Location within Punjab
Location within Pakistan
|Status||National Tower of Pakistan|
|Location||Lahore, Punjab, Pakistan|
|Address||Greater Iqbal Park, Circular Road, Lahore|
|Construction started||23 March 1960|
|Completed||21 October 1968|
|Roof||70 metres (230 ft)|
|Design and construction|
|Structural engineer||A Rehman Niazi|
|Services engineer||Mian Abdul Ghani Mughal|
|Main contractor||Mian Abdul khaliq company|
Minar E Pakistan (Urdu: مینارِ پاکستان, literally "Tower of Pakistan") is a tower located in Lahore, Pakistan. The tower was built between 1960 and 1968 on the site where the All-India Muslim League passed the Lahore Resolution (which was later called the Pakistan Resolution) on 23 March 1940 - the first official call for a separate and independent homeland for the Muslims of British India, as espoused by the two-nation theory. The resolution eventually helped lead to the emergence of an independent Pakistani state in 1947.
The tower is located in the middle of an urban park, called the Greater Iqbal Park.
The tower reflects a blend of Mughal/Islamic and modern architecture.
The tower was designed and supervised by, Nasreddin Murat-Khan, a Russian-born Pakistani architect and civil engineer. The minaret provides a panoramic view to visitors who can access the top by climbing up the stairs or by means of an elevator.
The tower base is shaped like a flower. The area surrounding the monument is covered with parks and flowers. The location is often used for political and religious events. It is also known as the "Liberty Tower of Pakistan".

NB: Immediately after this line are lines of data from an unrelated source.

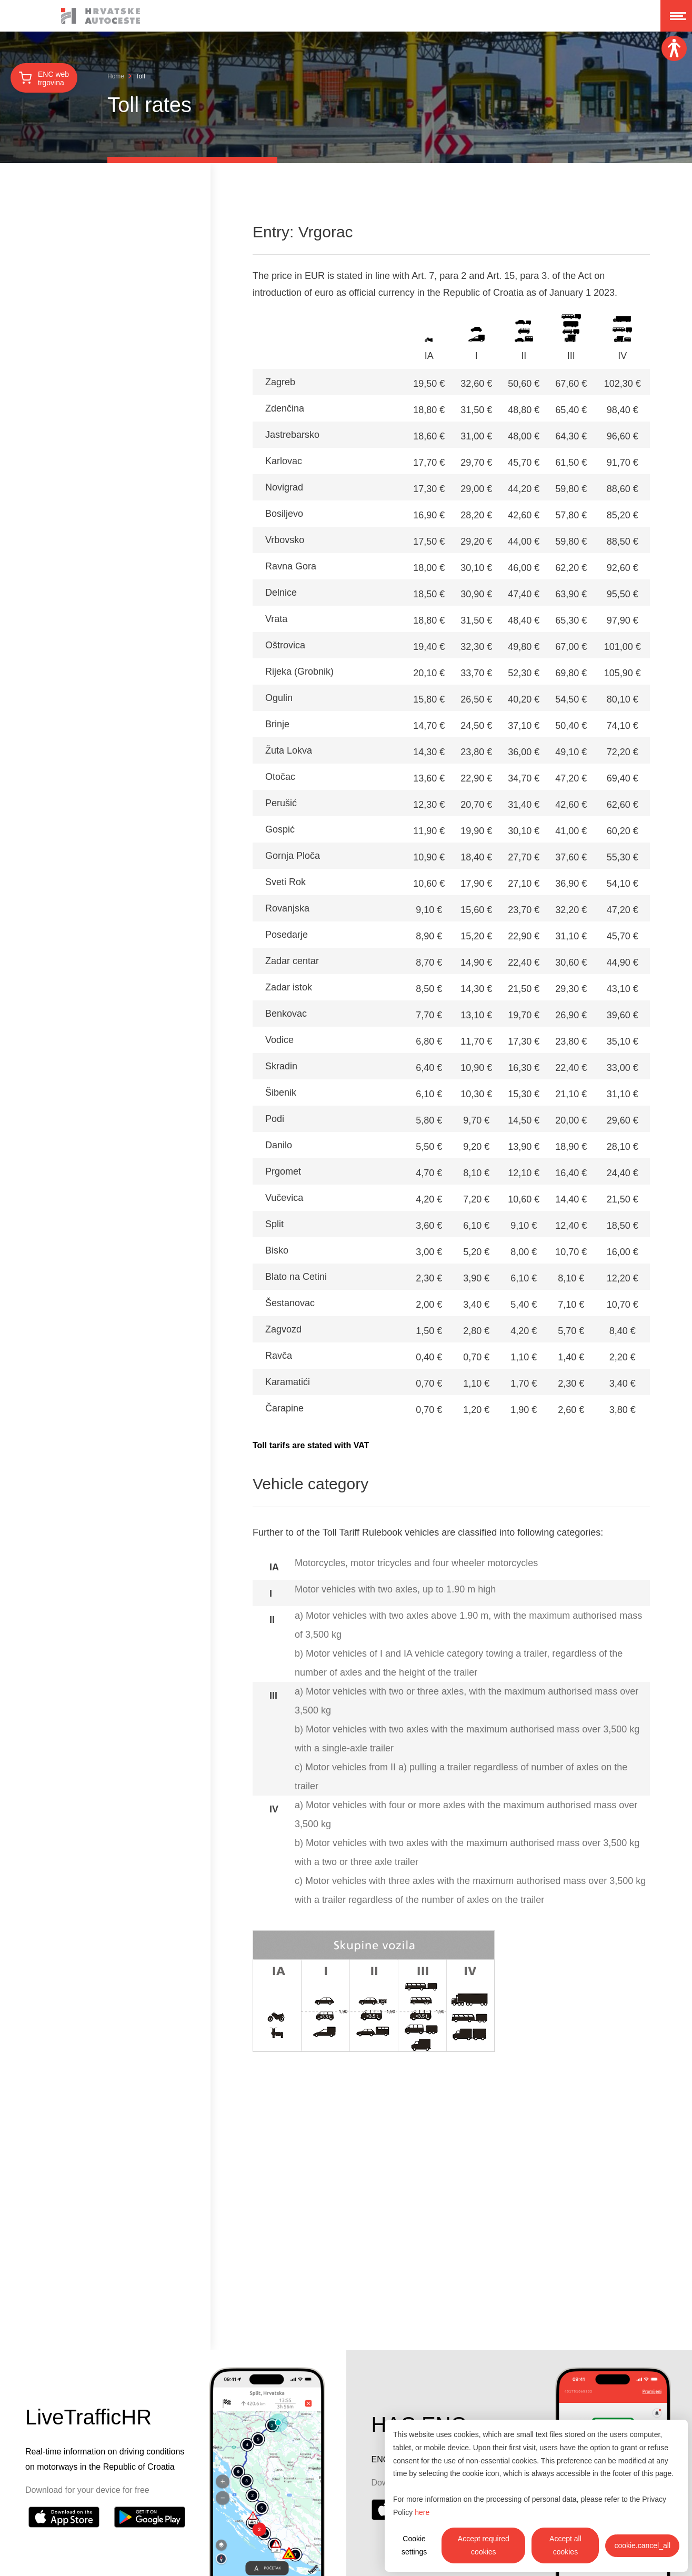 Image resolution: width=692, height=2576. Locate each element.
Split (274, 1224)
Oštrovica (285, 645)
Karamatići (287, 1382)
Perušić (281, 803)
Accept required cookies (483, 2545)
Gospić (280, 829)
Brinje (277, 724)
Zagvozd (283, 1329)
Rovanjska (287, 908)
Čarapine (284, 1408)
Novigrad (284, 487)
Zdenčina (284, 408)
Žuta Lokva (288, 750)
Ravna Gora (290, 566)
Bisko (276, 1250)
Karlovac (283, 461)
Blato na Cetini (296, 1276)
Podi (274, 1119)
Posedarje (286, 934)
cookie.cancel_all (642, 2545)
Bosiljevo (284, 513)
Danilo (278, 1145)
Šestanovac (290, 1303)
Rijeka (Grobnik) (299, 671)
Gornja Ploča (292, 855)
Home (115, 76)
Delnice (281, 592)
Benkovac (286, 1013)
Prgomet (283, 1171)
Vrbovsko (284, 540)
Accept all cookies (565, 2545)
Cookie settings (414, 2545)
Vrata (276, 619)
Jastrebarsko (292, 434)
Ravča (278, 1355)
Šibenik (280, 1092)
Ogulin (279, 698)
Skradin (281, 1066)
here (422, 2512)
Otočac (280, 776)
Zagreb (280, 382)
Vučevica (284, 1197)
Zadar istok (288, 987)
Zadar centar (292, 961)
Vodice (279, 1040)
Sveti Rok (285, 882) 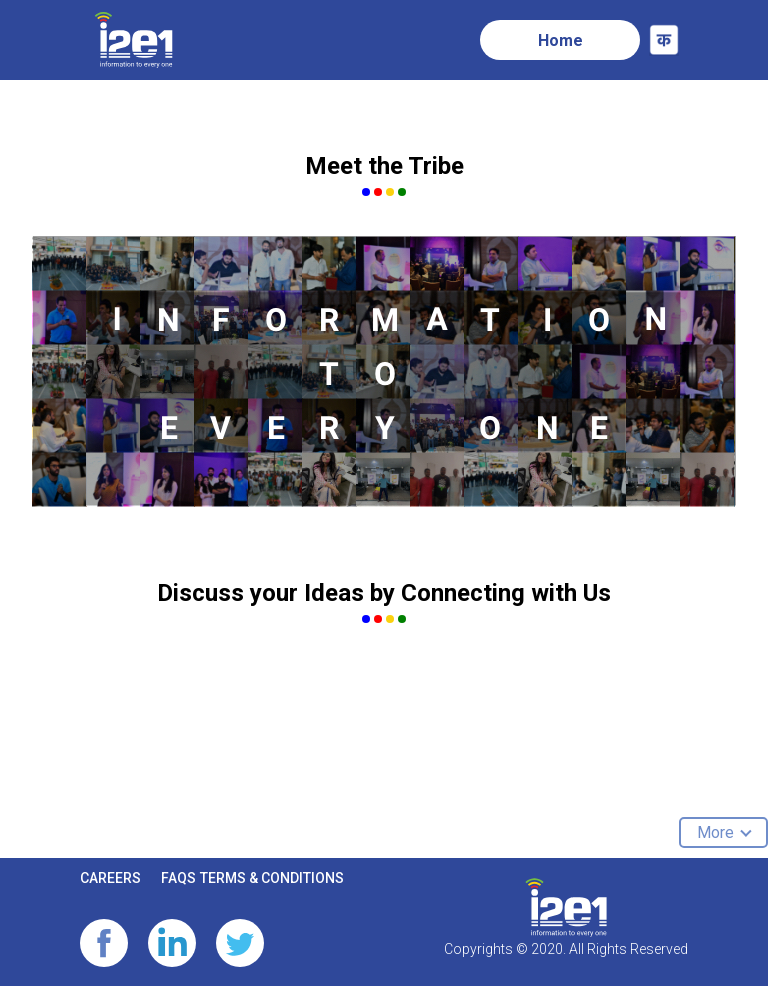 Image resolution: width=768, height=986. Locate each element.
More (715, 832)
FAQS (178, 878)
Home (560, 40)
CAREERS (110, 878)
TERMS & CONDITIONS (272, 878)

The base is about 8 metres above the ground. The tower rises about 62 metres on the base, and the total height of the Minar is about 70 metres above the ground. The unfolding petals of the flower-like base are 9 metres high. The diameter of the tower is about 9.75 meters. The rostrum is built of patterned tiles, and faces Badshahi Mosque. The base consists of four platforms. To symbolise the humble beginning of the struggle for freedom, the first platform is built with uncut stones from Taxila, the second platform is made of hammer-dressed stones, and the third platform is made of chiselled stones. Polished white marble used for the fourth and final platform depicts the success of the Pakistan Movement. The structure uses the imagery of crescents and stars, signs that symbolize the culture of Pakistan, similarly seen in the National Flag.
Mr. Mukhtar Masood, a prolific writer and the then–deputy commissioner of Lahore, was one of the members of the Building Committee for the tower. Services Engineer Mian Abdul Ghani Mughal went on to build many other landmarks of Pakistan, including Gaddafi Stadium Lahore, City Hospital Gujranwala, Chand da Qila By-Pass Gujranwala, Lords Hotel, and University of Punjab Campus Gujranwala.
At the base, there are floral inscriptions on ten converging white marble commemorative plaques. The inscriptions include the text of the Lahore Resolution in Urdu, Bengali and English, as well as the Delhi Resolution's text, which was passed on 9 April 1946. On different plaques, Quranic verses and 99 names of Allah are inscribed in Arabic calligraphy. Other important inscriptions included on the monument are the National Anthem of Pakistan in Urdu and Bengali, excerpts from the speeches of Muhammad Ali Jinnah in Urdu, Bengali and English; and a few couplets written by Allama Iqbal.
The foundation stone was laid on 23 March 1960. Construction took eight years, and was completed on 21 October 1968 at an estimated cost of Rs 7,058,000. The money was collected by imposing an additional tax on cinema and horse racing tickets at the demand of Akhter Husain, governor of West Pakistan.
Minar-e-Pakistan is considered the national emblem of Pakistan, and an expression of post-colonial national identity.
On February 21, 1999, Indian PM Atal Bihari Vajpayee became the first Indian leader to visit Minar-e-Pakistan (previous Indian state visits to Pakistan had not included a visit to Lahore). Vajpayee's visit was compared to Nixon's visit to China in terms of significance.
Minar-e-Pakistan has served as the location for a number of rallies. The rallies have often caused damage to the surrounding flora, according to the Parks and Horticulture Authority. In 2014, the Punjab government considered banning any political or non-political large gatherings.